Former Goa Chief Minister Manohar Parrikar’s son Utpal Parrikar on Monday criticised Nationalist Congress Party chief Sharad Pawar for claiming that the late Bharatiya Janata Party leader resigned as defence minister because of the Rafale jet deal.
He said in a letter to Pawar that the remark was an “unfortunate and insensitive attempt” to use his father’s name “to push blatant falsehoods for political gains”, ANI reported.
Pawar had told reporters last week that Parrikar, who died after a battle with pancreatic cancer in March, resigned as the defence minister in 2017 because the deal between India and France was not acceptable to him. Parrikar had quit as defence minister when he moved to Goa as the chief minister in March 2017.
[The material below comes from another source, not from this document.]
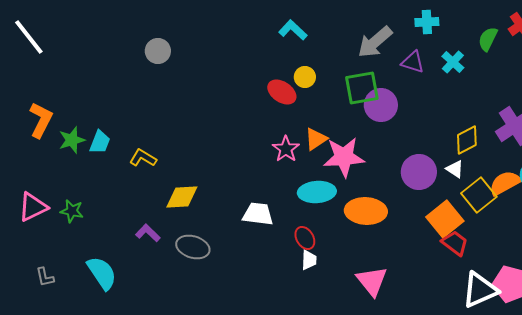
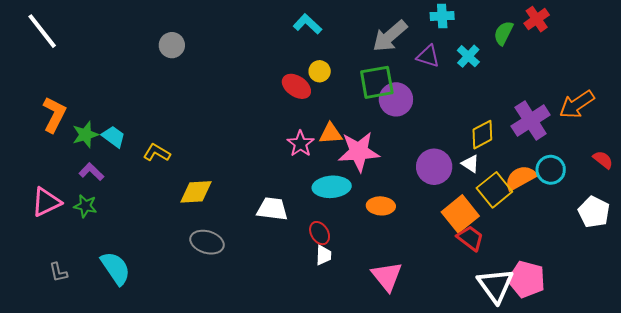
orange triangle: (316, 139) -> (331, 134), turned 30
cyan trapezoid: (100, 142) -> (114, 137), turned -75
orange ellipse: (366, 211) -> (381, 206), size x0.7
purple L-shape: (148, 233) -> (91, 172), moved
white triangle: (480, 290) -> (495, 285), turned -42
“I am shocked, saddened and dismayed as Mr Pawar, such a senior and seasoned leader and who was himself a defence minister should speak like this, particularly when he knows that my father is not around to reply to his statement,” Utpal Parrikar said in a letter to Pawar, The Hindu reported.
“Even when my father was alive, and courageously fighting his illness, certain political leaders dragged his name for petty politics,” Utpal Parrikar wrote. “That time my father had given a fitting reply to such insinuations and innuendo.”
Utpal Parrikar said that his father was an honest politician who worked in the best interest of the country, and was one of the “chief architects” of the Rafale deal. He claimed that Pawar’s remarks were part of a “malicious misinformation campaign that seems to hinder the strengthening of our Armed Forces”.
The Opposition has alleged that the Narendra Modi government helped businessman Anil Ambani get the offset contract in the Rafale deal.
In January, Congress chief Rahul Gandhi claimed that Parrikar told him during a meeting between the two that he had nothing to do with the deal signed by the National Democratic Alliance government. Parrikar, however, denied that the two had discussed the agreement.
Last week, the Supreme Court agreed to hear review petitions against its verdict rejecting a CBI probe into the agreement.